11. The ocular iontophoretic device according to claim 1 , wherein the active electrode assembly includes an open-faced or high current density electrode.
12. An ocular iontophoretic device for delivering a dexamethasone composition to an affected area of a living being's eye, comprising:
a matrix, wherein the matrix is capable of temporarily retaining a solution having the dexamethasone composition;
an active electrode assembly associated with the matrix, wherein the active electrode assembly is configured for iontophoretically delivering the dexamethasone composition to the affected area of the living being's eye;
a counter electrode assembly, wherein the counter electrode assembly is configured for completing an electrical circuit between the active electrode assembly and an energy source; and
an energy source for generating an electrical potential difference.
13. The ocular iontophoretic device according to claim 12 , wherein the matrix includes an inorganic ester of dexamethasone.
14. The ocular iontophoretic device according to claim 12 , wherein the matrix includes a dexamethasone sodium phosphate.
15. The ocular iontophoretic device according to claim 12 , wherein the matrix includes 9 fluoro-11β,17-dihydroxy-16α-methyl-21-(phosphonooxy)pregna-1,4-diene-3,20-dione disodium salt.
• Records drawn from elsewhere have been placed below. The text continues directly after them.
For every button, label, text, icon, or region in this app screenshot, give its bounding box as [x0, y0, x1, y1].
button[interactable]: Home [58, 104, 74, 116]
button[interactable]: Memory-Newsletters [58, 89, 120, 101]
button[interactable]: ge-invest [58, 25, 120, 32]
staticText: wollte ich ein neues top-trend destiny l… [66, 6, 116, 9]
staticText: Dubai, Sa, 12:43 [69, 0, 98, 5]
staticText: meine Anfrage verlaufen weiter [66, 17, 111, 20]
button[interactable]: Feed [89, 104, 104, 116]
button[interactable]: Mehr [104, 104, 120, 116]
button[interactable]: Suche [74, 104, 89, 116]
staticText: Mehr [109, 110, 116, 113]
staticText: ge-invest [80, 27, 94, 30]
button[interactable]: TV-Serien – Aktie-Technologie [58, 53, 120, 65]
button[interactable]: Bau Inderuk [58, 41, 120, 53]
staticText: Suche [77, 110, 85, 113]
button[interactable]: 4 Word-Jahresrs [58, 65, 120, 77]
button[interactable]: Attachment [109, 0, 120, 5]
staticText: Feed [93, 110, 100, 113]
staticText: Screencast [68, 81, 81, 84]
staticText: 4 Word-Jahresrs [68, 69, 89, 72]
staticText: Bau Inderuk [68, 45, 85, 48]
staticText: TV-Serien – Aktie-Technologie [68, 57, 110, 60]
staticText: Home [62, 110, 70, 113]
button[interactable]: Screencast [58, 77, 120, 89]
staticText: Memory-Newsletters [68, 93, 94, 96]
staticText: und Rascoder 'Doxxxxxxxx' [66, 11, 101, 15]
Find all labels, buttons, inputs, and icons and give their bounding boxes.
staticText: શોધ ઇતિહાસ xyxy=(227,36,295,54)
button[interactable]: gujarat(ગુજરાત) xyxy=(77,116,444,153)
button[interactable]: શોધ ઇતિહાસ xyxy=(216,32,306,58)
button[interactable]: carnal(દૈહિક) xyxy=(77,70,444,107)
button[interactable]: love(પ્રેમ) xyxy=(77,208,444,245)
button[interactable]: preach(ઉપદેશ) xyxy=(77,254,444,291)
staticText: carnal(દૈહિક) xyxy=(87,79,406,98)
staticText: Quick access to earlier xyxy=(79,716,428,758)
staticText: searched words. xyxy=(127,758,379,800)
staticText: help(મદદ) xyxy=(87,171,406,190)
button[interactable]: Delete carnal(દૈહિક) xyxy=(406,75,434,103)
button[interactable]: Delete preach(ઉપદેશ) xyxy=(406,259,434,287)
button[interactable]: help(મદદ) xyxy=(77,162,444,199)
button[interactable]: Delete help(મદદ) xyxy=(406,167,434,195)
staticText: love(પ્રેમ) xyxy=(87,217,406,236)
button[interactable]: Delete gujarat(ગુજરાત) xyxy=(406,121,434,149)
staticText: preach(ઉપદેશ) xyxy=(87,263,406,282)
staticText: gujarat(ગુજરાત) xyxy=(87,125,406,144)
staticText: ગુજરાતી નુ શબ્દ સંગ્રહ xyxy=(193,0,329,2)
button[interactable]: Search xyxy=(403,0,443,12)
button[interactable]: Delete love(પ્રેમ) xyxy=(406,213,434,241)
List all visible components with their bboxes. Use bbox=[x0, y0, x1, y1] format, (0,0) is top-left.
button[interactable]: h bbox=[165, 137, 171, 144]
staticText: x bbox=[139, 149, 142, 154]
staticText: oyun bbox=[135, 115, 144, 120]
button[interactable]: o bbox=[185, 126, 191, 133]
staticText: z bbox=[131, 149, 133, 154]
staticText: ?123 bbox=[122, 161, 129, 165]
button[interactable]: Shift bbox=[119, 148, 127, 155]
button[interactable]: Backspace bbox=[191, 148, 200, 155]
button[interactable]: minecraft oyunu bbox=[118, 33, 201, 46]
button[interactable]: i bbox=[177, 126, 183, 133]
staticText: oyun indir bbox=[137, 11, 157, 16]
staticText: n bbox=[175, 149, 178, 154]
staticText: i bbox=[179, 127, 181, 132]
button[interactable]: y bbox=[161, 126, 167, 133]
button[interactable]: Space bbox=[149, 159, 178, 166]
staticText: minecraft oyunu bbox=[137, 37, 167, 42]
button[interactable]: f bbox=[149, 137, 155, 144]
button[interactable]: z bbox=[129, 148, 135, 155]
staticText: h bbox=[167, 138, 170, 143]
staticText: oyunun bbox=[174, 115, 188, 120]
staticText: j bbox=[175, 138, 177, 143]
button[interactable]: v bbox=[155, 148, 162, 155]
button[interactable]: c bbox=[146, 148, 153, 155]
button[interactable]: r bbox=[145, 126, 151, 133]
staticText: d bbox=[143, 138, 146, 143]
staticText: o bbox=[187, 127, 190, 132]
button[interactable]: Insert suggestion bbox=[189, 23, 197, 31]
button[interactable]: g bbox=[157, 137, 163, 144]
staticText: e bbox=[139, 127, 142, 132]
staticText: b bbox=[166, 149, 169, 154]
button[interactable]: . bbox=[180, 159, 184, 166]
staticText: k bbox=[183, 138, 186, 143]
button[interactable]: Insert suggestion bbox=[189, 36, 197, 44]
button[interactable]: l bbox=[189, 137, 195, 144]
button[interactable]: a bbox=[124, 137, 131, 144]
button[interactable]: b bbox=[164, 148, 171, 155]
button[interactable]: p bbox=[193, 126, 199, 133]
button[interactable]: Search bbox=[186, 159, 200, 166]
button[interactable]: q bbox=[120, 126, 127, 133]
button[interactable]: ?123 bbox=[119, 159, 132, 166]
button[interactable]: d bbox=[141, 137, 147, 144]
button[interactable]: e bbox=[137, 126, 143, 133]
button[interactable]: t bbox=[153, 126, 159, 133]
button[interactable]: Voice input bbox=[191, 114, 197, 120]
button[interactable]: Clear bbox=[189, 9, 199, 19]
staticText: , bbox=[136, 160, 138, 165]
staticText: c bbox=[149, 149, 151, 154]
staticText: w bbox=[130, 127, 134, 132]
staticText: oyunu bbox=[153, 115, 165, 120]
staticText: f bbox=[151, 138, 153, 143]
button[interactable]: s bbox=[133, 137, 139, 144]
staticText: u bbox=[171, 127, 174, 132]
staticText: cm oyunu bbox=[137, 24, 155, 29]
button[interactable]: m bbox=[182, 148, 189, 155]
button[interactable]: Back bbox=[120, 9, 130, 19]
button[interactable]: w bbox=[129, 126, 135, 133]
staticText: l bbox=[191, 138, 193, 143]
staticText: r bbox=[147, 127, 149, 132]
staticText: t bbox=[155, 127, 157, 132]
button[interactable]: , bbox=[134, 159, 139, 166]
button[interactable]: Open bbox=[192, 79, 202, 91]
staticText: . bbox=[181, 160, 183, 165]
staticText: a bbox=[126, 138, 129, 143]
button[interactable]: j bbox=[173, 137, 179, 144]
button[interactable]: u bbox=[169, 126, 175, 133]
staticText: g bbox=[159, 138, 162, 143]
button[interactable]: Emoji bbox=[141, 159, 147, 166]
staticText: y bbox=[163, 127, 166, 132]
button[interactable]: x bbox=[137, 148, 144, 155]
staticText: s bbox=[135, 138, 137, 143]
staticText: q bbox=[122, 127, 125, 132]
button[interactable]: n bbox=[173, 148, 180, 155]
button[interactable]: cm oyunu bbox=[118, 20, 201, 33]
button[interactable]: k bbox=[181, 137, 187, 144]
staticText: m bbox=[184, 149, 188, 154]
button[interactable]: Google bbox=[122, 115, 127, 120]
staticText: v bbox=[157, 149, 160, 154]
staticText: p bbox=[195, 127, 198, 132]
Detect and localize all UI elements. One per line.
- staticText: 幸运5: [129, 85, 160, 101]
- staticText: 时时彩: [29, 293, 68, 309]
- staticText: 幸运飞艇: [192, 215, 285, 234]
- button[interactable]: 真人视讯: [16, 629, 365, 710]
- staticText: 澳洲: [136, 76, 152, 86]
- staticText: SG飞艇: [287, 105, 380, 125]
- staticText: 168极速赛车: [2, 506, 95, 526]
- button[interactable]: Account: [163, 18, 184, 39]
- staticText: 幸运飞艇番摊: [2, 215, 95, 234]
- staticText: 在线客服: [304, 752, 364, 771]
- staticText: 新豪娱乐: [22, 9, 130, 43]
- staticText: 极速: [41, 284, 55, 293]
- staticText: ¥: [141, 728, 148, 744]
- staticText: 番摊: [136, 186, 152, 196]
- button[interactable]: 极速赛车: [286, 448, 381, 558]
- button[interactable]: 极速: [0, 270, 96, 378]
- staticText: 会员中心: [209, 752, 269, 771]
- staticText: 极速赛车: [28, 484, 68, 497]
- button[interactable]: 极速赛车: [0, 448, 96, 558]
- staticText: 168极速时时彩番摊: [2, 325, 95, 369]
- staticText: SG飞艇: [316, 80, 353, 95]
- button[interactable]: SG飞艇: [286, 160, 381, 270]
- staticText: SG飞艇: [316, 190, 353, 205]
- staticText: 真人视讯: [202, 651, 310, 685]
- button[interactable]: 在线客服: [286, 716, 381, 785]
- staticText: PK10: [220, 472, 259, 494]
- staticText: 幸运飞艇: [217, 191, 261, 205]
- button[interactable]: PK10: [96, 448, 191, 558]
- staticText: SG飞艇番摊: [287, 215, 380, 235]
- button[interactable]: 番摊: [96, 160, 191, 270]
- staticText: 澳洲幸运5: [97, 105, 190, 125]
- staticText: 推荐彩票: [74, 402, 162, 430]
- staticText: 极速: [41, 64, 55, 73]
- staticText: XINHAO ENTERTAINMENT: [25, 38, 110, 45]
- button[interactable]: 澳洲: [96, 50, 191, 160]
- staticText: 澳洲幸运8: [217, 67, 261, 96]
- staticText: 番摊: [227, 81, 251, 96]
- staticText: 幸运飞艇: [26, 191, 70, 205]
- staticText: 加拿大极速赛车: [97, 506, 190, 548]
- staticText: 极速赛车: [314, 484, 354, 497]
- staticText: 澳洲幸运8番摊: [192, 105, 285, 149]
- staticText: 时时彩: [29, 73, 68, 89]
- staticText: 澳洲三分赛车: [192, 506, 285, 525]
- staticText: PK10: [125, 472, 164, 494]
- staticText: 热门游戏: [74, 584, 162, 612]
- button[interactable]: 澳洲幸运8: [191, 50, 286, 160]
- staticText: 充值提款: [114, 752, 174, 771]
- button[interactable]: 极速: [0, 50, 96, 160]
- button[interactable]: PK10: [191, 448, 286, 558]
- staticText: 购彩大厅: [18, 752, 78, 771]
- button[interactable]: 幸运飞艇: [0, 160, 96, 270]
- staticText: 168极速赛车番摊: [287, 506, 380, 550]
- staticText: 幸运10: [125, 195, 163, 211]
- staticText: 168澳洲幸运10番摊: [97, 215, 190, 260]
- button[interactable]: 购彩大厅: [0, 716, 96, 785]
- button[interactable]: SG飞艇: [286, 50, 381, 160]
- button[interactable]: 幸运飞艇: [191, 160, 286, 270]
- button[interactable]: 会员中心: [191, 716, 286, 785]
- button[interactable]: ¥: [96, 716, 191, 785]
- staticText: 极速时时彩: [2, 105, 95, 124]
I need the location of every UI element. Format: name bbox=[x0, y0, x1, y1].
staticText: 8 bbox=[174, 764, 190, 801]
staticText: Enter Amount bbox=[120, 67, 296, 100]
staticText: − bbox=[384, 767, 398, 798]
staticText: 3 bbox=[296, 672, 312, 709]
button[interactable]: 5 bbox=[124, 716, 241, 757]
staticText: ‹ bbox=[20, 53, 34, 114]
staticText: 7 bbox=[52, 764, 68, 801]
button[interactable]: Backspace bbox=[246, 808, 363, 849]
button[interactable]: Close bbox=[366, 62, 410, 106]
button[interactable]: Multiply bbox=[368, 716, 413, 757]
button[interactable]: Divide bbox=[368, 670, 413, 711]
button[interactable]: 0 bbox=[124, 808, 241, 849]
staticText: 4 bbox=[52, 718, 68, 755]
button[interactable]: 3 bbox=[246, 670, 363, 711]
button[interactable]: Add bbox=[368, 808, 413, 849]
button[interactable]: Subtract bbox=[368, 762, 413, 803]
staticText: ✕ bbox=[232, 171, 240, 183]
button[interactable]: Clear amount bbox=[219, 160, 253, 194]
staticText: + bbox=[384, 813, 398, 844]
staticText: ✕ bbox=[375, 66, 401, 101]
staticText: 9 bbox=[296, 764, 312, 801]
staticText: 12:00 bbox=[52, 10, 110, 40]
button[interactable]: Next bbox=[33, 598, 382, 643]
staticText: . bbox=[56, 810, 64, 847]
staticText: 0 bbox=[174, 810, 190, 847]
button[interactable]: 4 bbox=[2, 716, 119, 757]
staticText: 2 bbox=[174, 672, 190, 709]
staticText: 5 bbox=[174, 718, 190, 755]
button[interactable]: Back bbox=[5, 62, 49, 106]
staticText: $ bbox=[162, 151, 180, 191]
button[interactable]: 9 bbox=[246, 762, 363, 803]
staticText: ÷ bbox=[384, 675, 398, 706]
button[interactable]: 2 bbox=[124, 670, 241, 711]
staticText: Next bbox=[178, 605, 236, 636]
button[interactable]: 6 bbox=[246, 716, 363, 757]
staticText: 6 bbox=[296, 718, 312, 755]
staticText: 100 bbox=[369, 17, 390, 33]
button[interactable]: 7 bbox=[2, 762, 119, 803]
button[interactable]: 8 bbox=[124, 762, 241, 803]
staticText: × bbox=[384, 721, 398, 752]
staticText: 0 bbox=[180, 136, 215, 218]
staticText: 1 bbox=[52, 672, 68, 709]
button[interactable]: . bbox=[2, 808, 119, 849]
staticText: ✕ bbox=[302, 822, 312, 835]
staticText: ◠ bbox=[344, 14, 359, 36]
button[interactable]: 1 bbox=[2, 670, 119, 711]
16. The ocular iontophoretic device according to claim 12 , wherein the dexamethasone composition ranges in molecular weight from approximately 400 to approximately 600.
17. The ocular iontophoretic device according to claim 12 , wherein the dexamethasone composition is formulated in an approximately 0.5% by weight to approximately 4% by weight compound, and preferably 1% by weight.
18. The ocular iontophoretic device according to claim 17 , wherein the buffer ranges in pH from approximately 6 to approximately 8.5, and preferably 7.4.
19. The ocular iontophoretic device according to claim 12 , wherein the buffer ranges in pH from approximately 6 to approximately 8.5, and preferably 7.4.
20. The ocular iontophoretic device according to claim 12 , wherein the affected area of the eye is selected from at least one of the group consisting of the vitreous humor, retina, choroid, circulation of the retina, circulation of the choroid, and sclera.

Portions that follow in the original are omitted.